WORK ORDER ▸
All lines with the word "Workers" are to be found and copied from the listing.

DATA EXCERPTS ▸

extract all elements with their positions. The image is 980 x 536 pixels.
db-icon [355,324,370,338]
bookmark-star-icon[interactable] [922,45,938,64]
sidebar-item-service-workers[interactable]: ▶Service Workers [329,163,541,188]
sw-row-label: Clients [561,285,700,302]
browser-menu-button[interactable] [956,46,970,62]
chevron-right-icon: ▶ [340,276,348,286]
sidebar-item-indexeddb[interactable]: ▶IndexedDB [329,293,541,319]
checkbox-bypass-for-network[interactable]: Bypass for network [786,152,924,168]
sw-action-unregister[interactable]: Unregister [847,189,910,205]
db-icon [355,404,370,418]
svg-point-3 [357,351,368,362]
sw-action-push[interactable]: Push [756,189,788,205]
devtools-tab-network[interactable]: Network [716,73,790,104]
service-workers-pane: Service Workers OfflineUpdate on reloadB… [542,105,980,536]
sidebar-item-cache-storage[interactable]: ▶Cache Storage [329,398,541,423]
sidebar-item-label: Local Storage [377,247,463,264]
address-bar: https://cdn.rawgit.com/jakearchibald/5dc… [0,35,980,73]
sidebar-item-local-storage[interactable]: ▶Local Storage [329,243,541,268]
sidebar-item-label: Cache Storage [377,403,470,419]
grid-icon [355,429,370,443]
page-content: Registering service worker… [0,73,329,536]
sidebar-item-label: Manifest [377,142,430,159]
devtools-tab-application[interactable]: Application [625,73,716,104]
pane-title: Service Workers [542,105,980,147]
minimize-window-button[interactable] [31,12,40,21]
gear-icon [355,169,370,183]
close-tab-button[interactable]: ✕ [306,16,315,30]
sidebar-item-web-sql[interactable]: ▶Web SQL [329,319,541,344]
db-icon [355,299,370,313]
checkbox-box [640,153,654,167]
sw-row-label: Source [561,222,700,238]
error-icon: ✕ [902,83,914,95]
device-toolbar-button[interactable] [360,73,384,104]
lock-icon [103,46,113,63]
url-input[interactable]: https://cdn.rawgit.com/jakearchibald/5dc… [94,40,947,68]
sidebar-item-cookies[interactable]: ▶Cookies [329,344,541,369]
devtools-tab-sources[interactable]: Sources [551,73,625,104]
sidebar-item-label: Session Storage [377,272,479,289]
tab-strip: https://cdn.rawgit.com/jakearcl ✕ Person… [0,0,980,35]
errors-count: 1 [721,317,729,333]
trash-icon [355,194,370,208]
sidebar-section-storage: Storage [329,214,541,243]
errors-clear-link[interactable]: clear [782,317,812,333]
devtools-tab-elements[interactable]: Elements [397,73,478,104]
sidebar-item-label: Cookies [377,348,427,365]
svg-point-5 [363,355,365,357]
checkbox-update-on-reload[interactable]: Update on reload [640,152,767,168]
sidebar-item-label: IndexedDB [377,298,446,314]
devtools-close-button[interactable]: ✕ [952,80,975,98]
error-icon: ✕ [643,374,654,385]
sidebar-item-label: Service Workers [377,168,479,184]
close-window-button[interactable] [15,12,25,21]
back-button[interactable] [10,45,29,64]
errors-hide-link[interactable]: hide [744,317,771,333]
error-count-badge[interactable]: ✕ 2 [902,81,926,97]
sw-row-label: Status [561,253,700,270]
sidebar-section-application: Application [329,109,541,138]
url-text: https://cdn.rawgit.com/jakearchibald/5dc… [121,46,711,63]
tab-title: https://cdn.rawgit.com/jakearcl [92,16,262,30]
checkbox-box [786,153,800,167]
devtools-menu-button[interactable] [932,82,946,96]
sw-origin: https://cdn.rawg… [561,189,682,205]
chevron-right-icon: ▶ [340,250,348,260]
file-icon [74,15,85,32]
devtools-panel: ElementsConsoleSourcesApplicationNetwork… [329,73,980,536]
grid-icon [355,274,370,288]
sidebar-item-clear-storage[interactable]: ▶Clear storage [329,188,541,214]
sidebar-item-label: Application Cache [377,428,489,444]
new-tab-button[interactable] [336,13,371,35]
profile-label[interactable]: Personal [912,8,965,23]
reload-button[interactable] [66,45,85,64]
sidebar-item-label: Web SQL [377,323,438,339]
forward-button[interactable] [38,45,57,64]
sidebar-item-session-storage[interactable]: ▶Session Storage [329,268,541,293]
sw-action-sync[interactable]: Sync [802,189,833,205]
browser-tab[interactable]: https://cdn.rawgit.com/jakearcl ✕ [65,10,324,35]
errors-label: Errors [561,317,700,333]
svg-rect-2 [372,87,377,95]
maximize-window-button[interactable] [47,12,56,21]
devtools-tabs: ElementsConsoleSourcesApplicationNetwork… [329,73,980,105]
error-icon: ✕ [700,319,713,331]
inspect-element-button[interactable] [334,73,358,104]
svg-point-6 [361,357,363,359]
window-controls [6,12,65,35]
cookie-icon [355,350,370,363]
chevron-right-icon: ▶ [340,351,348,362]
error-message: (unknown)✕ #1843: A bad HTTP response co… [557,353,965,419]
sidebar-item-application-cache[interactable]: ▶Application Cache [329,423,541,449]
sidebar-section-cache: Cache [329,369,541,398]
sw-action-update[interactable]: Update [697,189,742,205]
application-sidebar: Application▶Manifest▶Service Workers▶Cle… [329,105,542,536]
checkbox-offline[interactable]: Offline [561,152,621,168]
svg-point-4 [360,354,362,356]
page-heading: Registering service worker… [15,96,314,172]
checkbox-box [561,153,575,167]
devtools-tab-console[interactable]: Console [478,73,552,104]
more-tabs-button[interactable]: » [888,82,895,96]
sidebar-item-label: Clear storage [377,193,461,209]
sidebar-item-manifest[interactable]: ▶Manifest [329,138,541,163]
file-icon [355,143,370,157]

RESPONSE FOR THIS EXERCISE ▸
sidebar-item-service-workers[interactable]: ▶Service Workers [329,163,541,188]
service-workers-pane: Service Workers OfflineUpdate on reloadB… [542,105,980,536]
pane-title: Service Workers [542,105,980,147]
sidebar-item-label: Service Workers [377,168,479,184]
application-sidebar: Application▶Manifest▶Service Workers▶Cle… [329,105,542,536]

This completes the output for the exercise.